§ **WHAT TO PRODUCE**:
Your answer must be an exact copy of the entries, containing no images.

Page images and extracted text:
---+---

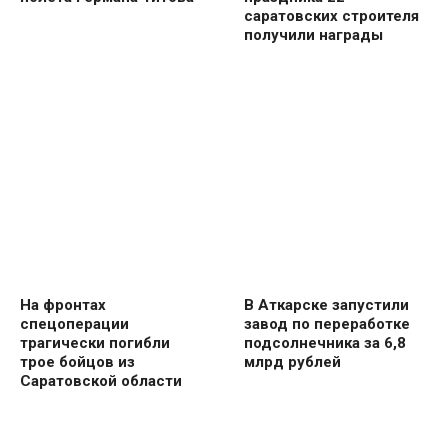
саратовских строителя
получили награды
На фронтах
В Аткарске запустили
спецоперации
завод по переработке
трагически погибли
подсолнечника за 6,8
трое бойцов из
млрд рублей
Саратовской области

---+---

§ **TASK ANSWER**:
саратовских строителя
получили награды
На фронтах
В Аткарске запустили
спецоперации
завод по переработке
трагически погибли
подсолнечника за 6,8
трое бойцов из
млрд рублей
Саратовской области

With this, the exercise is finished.